A "claim" is something like--the producers let loose a pack of wolves in the studio and now I am disfigured, or they broadcast on TV that I am a cannibal and eat live children on Thursday nights, and my reputation is ruined. A "claim" is something that you can (normatively) sue ABC about. Bill Gates offering you $8 billion dollars is not a tort committed by ABC. "If I had known X, I wouldn't have done the deal" is not a claim. (Deliberately lying might be a claim, but that's a topic for another day...)
It's a convention in contract law (see meeting of the minds, unconscionability) that you have to have some idea of what you are signing for a contract to be valid, and there's a lot of arguing about what that means state-by-state, etc. California has specifically (attempted to) codify in Section 1542 that if a claim is "unknown" to you it doesn't meet that test. So if you are signing a waiver of liability of injury thinking about things like falling off a ladder, but not considering that the producers deliberately attack you with a pack of wolves, the latter might be an "unknown" claim that you didn't consider when signing the release.
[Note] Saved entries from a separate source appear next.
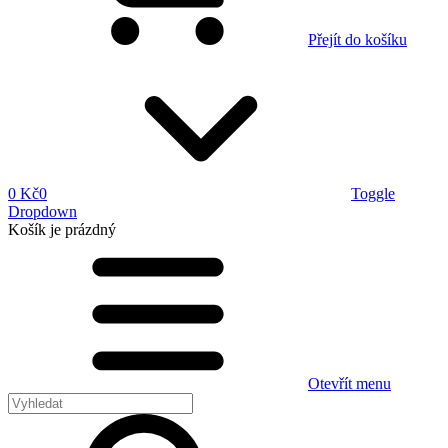
Přejít do košíku
0 Kč
0
Toggle
Dropdown
Košík
je prázdný
Otevřít menu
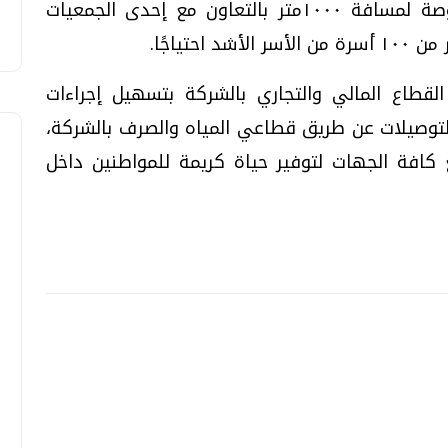
وتابع، أنه جاري تنفيذ خط مياه قطر ٤ بوصة لمسافة ١٠٠٠متر بالتعاون مع إحدى الجمعيات
حتياجًا
.
لقطاع المالي والتجاري بالشركة بتسهيل إجراءات
ز التوصيلات عن طريق قطاعي المياه والصرف بالشركة،
كافة الجهات لتوفير حياة كريمة للمواطنين داخل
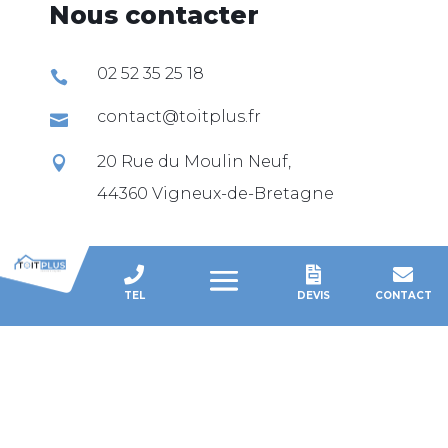
Nous contacter
02 52 35 25 18

contact@toitplus.fr

20 Rue du Moulin Neuf,

44360 Vigneux-de-Bretagne



TEL
DEVIS
CONTACT
Copyright © 2023 Toit Plus, Tout droits
réservés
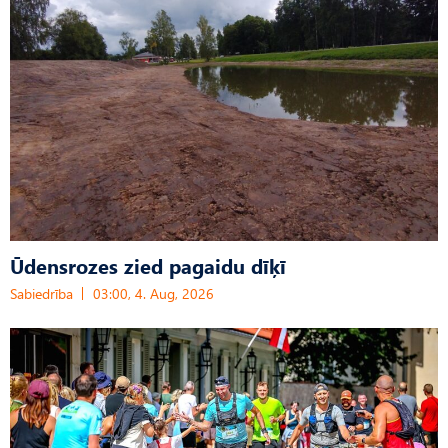
Ūdensrozes zied pagaidu dīķī
Sabiedrība
03:00, 4. Aug, 2026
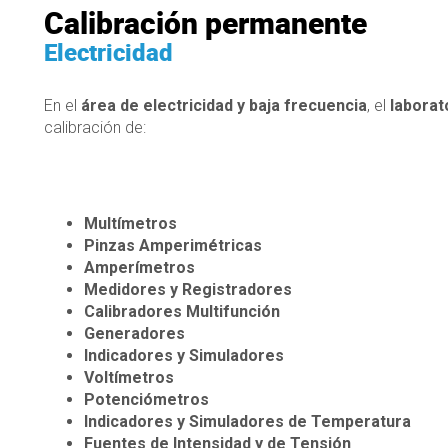
Calibración permanente
Electricidad
En el
área de electricidad y baja frecuencia
, el
laborat
calibración de:
Multímetros
Pinzas Amperimétricas
Amperímetros
Medidores y Registradores
Calibradores Multifunción
Generadores
Indicadores y Simuladores
Voltímetros
Potenciómetros
Indicadores y Simuladores de Temperatura
Fuentes de Intensidad y de Tensión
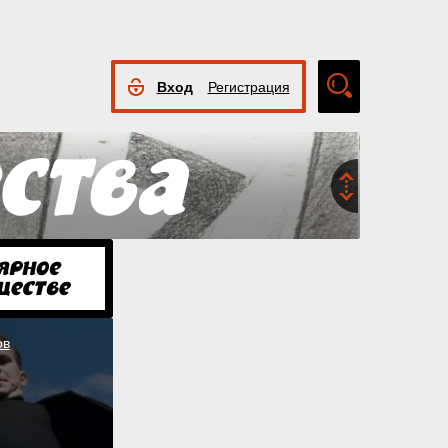
Вход
Регистрация
Расширенный
поиск
ов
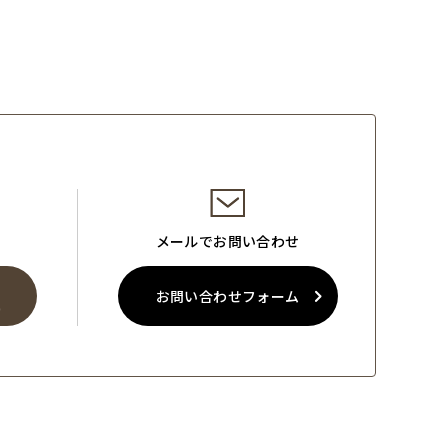
メールでお問い合わせ
お問い合わせフォーム
0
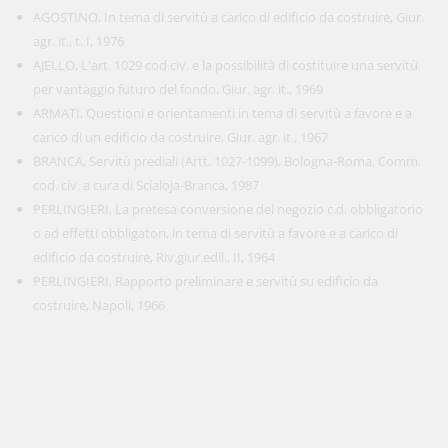
AGOSTINO, In tema di servitù a carico di edificio da costruire, Giur.
agr. it., t. I, 1976
AJELLO, L'art. 1029 cod.civ. e la possibilità di costituire una servitù
per vantaggio futuro del fondo, Giur. agr. it., 1969
ARMATI, Questioni e orientamenti in tema di servitù a favore e a
carico di un edificio da costruire, Giur. agr. it., 1967
BRANCA, Servitù prediali (Artt. 1027-1099), Bologna-Roma, Comm.
cod. civ. a cura di Scialoja-Branca, 1987
PERLINGIERI, La pretesa conversione del negozio c.d. obbligatorio
o ad effetti obbligatori, in tema di servitù a favore e a carico di
edificio da costruire, Riv.giur.edil., II, 1964
PERLINGIERI, Rapporto preliminare e servitù su edificio da
costruire, Napoli, 1966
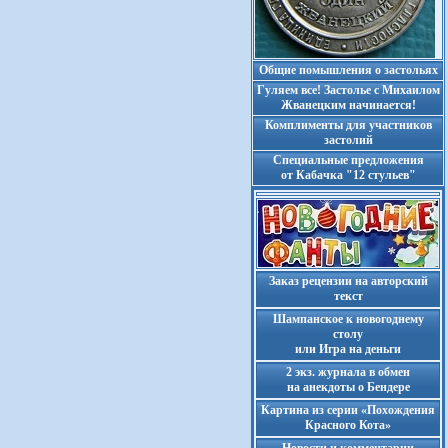
Общие помышления о застольях
Гуляем все! Застолье с Михаилом
Жванецким начинается!
Комплименты для участников
застолий
Cпециальные предложения
от Кабачка "12 стульев"
Заказ рецензии на авторский
текст
Шампанское к новогоднему
столу
или Игра на деньги
2 экз. журнала в обмен
на анекдоты о Бендере
Картина из серии «Похождения
Красного Кота»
Under Section 1542, you could argue that even though you have signed a waiver, the waiver only covered things you would have reasonably considered, which do not include being deliberately attacked by wolves.
What this section does (IANAL) is say "Even though contract law doesn't let you waive a right you don't understand, and even though California has specifically exempted you from being responsible in this instance, fuck that, you're responsible." Which, I don't know if it is an enforceable clause or not, but it's certainly not moral, and it has nothing to do with "got a better deal, now I want out."